» **Exercise data**:
####
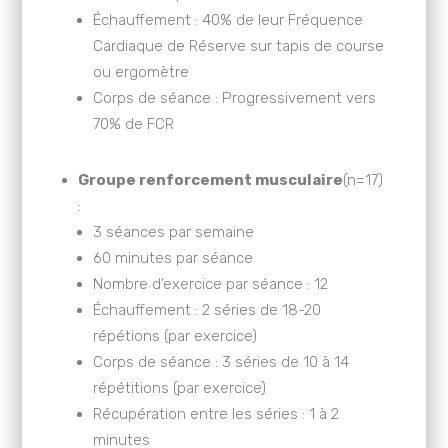
Échauffement : 40% de leur Fréquence
Cardiaque de Réserve sur tapis de course
ou ergomètre
Corps de séance : Progressivement vers
70% de FCR
Groupe renforcement musculaire
(n=17)
:
3 séances par semaine
60 minutes par séance
Nombre d’exercice par séance : 12
Échauffement : 2 séries de 18-20
répétions (par exercice)
Corps de séance : 3 séries de 10 à 14
répétitions (par exercice)
Récupération entre les séries : 1 à 2
minutes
####
» **Problem to solve**: Print every record exactly without the images.

» **Response**:
Échauffement : 40% de leur Fréquence
Cardiaque de Réserve sur tapis de course
ou ergomètre
Corps de séance : Progressivement vers
70% de FCR
Groupe renforcement musculaire
(n=17)
:
3 séances par semaine
60 minutes par séance
Nombre d’exercice par séance : 12
Échauffement : 2 séries de 18-20
répétions (par exercice)
Corps de séance : 3 séries de 10 à 14
répétitions (par exercice)
Récupération entre les séries : 1 à 2
minutes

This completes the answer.